── DATA SUPPLIED
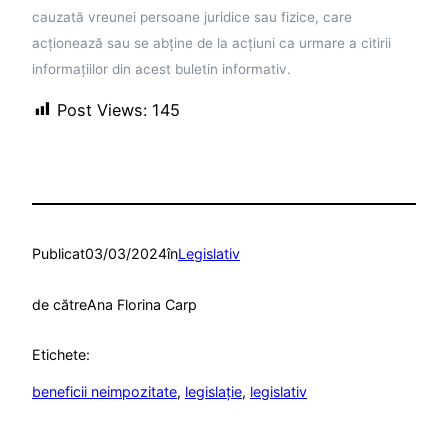
cauzată vreunei persoane juridice sau fizice, care
acţionează sau se abţine de la acţiuni ca urmare a citirii
informaţiilor din acest buletin informativ.
Post Views:
145
Publicat
03/03/2024
în
Legislativ
de către
Ana Florina Carp
Etichete:
beneficii neimpozitate
, 
legislație
, 
legislativ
────
PROMPT: Set down the records precisely as they appear. Any picture stays out.

ANSWER FOR THE TASK:
cauzată vreunei persoane juridice sau fizice, care
acţionează sau se abţine de la acţiuni ca urmare a citirii
informaţiilor din acest buletin informativ.
Post Views:
145
Publicat
03/03/2024
în
Legislativ
de către
Ana Florina Carp
Etichete:
beneficii neimpozitate
, 
legislație
, 
legislativ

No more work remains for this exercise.